I tried Claude Code for the first time in May 2025. What struck me immediately wasn’t the “coding agent that lives in your terminal” spiel, but how the tool approached coding tasks with seemingly simple yet powerful ideas. Before searching for and generating code, it would plan first, building a todo list before starting the code writing loop. Rather than relying on vector search to understand codebases, it used basic bash commands like grep
and find
to navigate and search files. These straightforward approaches dramatically enhanced the accuracy of agentic coding compared to other tools I’d used.
Claude Code clicked for me during one specific DevOps moment. I asked it to set up compute resources in my AWS account, and it delivered via Terraform, an Infrastructure-as-Code framework I had no experience with. When I needed a static IP for my backend hosted on an EC2 instance, Claude Code immediately updated my Terraform configuration with an AWS Elastic IP resource and the proper associations. Meanwhile, ChatGPT was giving me step-by-step instructions to manually configure this through the AWS portal.

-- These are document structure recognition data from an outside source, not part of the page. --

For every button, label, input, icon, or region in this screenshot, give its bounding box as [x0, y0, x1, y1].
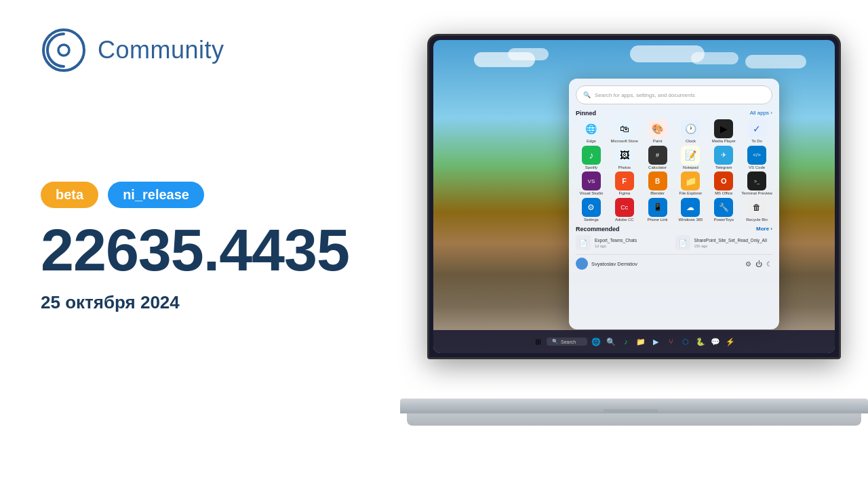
taskbar-icon-code[interactable]: ⬡: [679, 336, 692, 348]
app-vscode[interactable]: </> VS Code: [741, 146, 772, 170]
app-figma[interactable]: F Figma: [609, 171, 640, 196]
taskbar-icon-chat[interactable]: 💬: [709, 336, 722, 348]
app-media-player[interactable]: ▶ Media Player: [708, 119, 739, 144]
settings-icon[interactable]: ⚙: [745, 260, 751, 268]
taskbar-icon-search[interactable]: 🔍: [605, 336, 617, 348]
rec-icon-2: 📄: [675, 235, 690, 250]
cloud-2: [508, 48, 549, 60]
app-adobe-cc[interactable]: Cc Adobe CC: [609, 198, 640, 222]
laptop-wrapper: 🔍 Search for apps, settings, and documen…: [400, 34, 861, 454]
app-ms-store[interactable]: 🛍 Microsoft Store: [609, 119, 640, 144]
app-recycle-bin[interactable]: 🗑 Recycle Bin: [741, 198, 772, 222]
taskbar-icon-terminal[interactable]: ▶: [650, 336, 662, 348]
user-name: Svyatoslav Demidov: [591, 261, 637, 267]
app-spotify[interactable]: ♪ Spotify: [576, 146, 607, 170]
logo-text: Community: [98, 36, 224, 64]
community-logo-icon: [41, 27, 87, 73]
windows-start-button[interactable]: ⊞: [532, 336, 544, 348]
recommended-grid: 📄 Export_Teams_Chats 1d ago 📄 SharePoint…: [576, 235, 772, 250]
sleep-icon[interactable]: ☾: [766, 260, 772, 268]
app-visual-studio[interactable]: VS Visual Studio: [576, 171, 607, 196]
badges-container: beta ni_release: [41, 182, 434, 208]
taskbar-icon-power[interactable]: ⚡: [724, 336, 736, 348]
all-apps-link[interactable]: All apps ›: [750, 110, 772, 117]
more-link[interactable]: More ›: [756, 226, 772, 232]
taskbar: ⊞ 🔍 Search 🌐 🔍 ♪ 📁 ▶ ⑂ ⬡ 🐍 💬 ⚡: [433, 330, 835, 353]
app-powertoys[interactable]: 🔧 PowerToys: [708, 198, 739, 222]
app-blender[interactable]: B Blender: [642, 171, 673, 196]
release-date: 25 октября 2024: [41, 292, 434, 313]
right-section: 🔍 Search for apps, settings, and documen…: [393, 0, 868, 488]
app-todo[interactable]: ✓ To Do: [741, 119, 772, 144]
start-menu: 🔍 Search for apps, settings, and documen…: [569, 79, 779, 329]
taskbar-icon-spotify[interactable]: ♪: [620, 336, 632, 348]
app-notepad[interactable]: 📝 Notepad: [675, 146, 706, 170]
laptop-screen: 🔍 Search for apps, settings, and documen…: [427, 34, 841, 359]
app-telegram[interactable]: ✈ Telegram: [708, 146, 739, 170]
taskbar-icon-git[interactable]: ⑂: [665, 336, 677, 348]
app-windows-365[interactable]: ☁ Windows 365: [675, 198, 706, 222]
cloud-4: [691, 52, 738, 64]
rec-icon-1: 📄: [576, 235, 591, 250]
recommended-section: Recommended More ›: [576, 226, 772, 232]
app-grid: 🌐 Edge 🛍 Microsoft Store 🎨 Paint 🕐: [576, 119, 772, 222]
user-avatar: [576, 258, 588, 270]
taskbar-search[interactable]: 🔍 Search: [547, 338, 587, 346]
app-ms-office[interactable]: O MS Office: [708, 171, 739, 196]
version-number: 22635.4435: [41, 219, 434, 281]
app-edge[interactable]: 🌐 Edge: [576, 119, 607, 144]
start-menu-footer: Svyatoslav Demidov ⚙ ⏻ ☾: [576, 254, 772, 270]
app-paint[interactable]: 🎨 Paint: [642, 119, 673, 144]
app-settings[interactable]: ⚙ Settings: [576, 198, 607, 222]
pinned-section-title: Pinned All apps ›: [576, 110, 772, 117]
app-clock[interactable]: 🕐 Clock: [675, 119, 706, 144]
taskbar-icon-edge[interactable]: 🌐: [590, 336, 602, 348]
taskbar-search-icon: 🔍: [552, 339, 558, 344]
taskbar-icon-file[interactable]: 📁: [635, 336, 647, 348]
user-profile[interactable]: Svyatoslav Demidov: [576, 258, 637, 270]
search-placeholder-text: Search for apps, settings, and documents: [595, 92, 695, 98]
start-menu-search[interactable]: 🔍 Search for apps, settings, and documen…: [576, 85, 772, 104]
taskbar-icon-python[interactable]: 🐍: [694, 336, 707, 348]
app-file-explorer[interactable]: 📁 File Explorer: [675, 171, 706, 196]
badge-ni-release: ni_release: [108, 182, 204, 208]
left-section: Community beta ni_release 22635.4435 25 …: [41, 0, 434, 488]
app-phone-link[interactable]: 📱 Phone Link: [642, 198, 673, 222]
search-icon: 🔍: [583, 92, 591, 98]
cloud-5: [745, 55, 806, 68]
app-calculator[interactable]: # Calculator: [642, 146, 673, 170]
laptop-bottom: [407, 413, 861, 426]
badge-beta: beta: [41, 182, 98, 208]
svg-point-0: [43, 30, 84, 70]
power-controls: ⚙ ⏻ ☾: [745, 260, 772, 268]
laptop-screen-inner: 🔍 Search for apps, settings, and documen…: [433, 40, 835, 353]
rec-item-1[interactable]: 📄 Export_Teams_Chats 1d ago: [576, 235, 673, 250]
taskbar-search-text: Search: [561, 340, 576, 344]
app-terminal[interactable]: >_ Terminal Preview: [741, 171, 772, 196]
logo-area: Community: [41, 27, 434, 73]
svg-point-1: [58, 45, 69, 56]
power-icon[interactable]: ⏻: [755, 260, 762, 268]
rec-item-2[interactable]: 📄 SharePoint_Site_Set_Read_Only_All 15h …: [675, 235, 773, 250]
app-photos[interactable]: 🖼 Photos: [609, 146, 640, 170]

This contrast changed my entire mindset. Instead of using AI-assisted coding to change parts of my codebase, I started thinking about AI as a partner in building whole systems. If it could handle infrastructure automation for a complete stranger to Terraform, what about architectural design? Refactoring? Design patterns? The answer was yes, it could handle all of these.
What is Claude Code
Claude Code is Anthropic’s AI coding assistant that lives in the developer’s terminal. I think of it as an agentic pair programmer. Like other agentic coding tools, you give Claude Code a goal, and it works through the file system, making changes, running commands, and iterating until the task is complete.
What keeps me hooked is the simplicity of having it directly in my terminal and the amount of customization and workflows I can build around it. The bash command approach to codebase interaction has since been adopted by other coding IDEs, but Claude Code’s terminal-native design makes it feel like a natural extension of my development environment rather than a separate tool I need to context-switch to.
The New Reality of AI-Assisted Programming
In my opinion, AI-assisted coding is a necessity now. Adapt or die. It allows you to ship faster, learn faster, and stay competitive. It’s akin to how spreadsheets revolutionized number crunching. We’ve matured from casual “vibe coding” memes to having these tools as indispensable workflow companions.
The adoption in big tech confirms this shift. Talking to friends at major companies, AI-assisted coding is mandated now. Teams are running experiments on how to conduct technical interviews with AI assistance, recognizing that the skill being tested is no longer raw coding ability but how effectively you can work with these tools to solve problems.
Sure, there will always be purists who prefer coding everything themselves, and that’s fine. Different people enjoy different aspects of software engineering. For me, it’s always been about building cool systems and creative solutions. AI-assisted coding automates the boring bits, letting me focus on architecture, problem-solving, and the parts of engineering that actually excite me.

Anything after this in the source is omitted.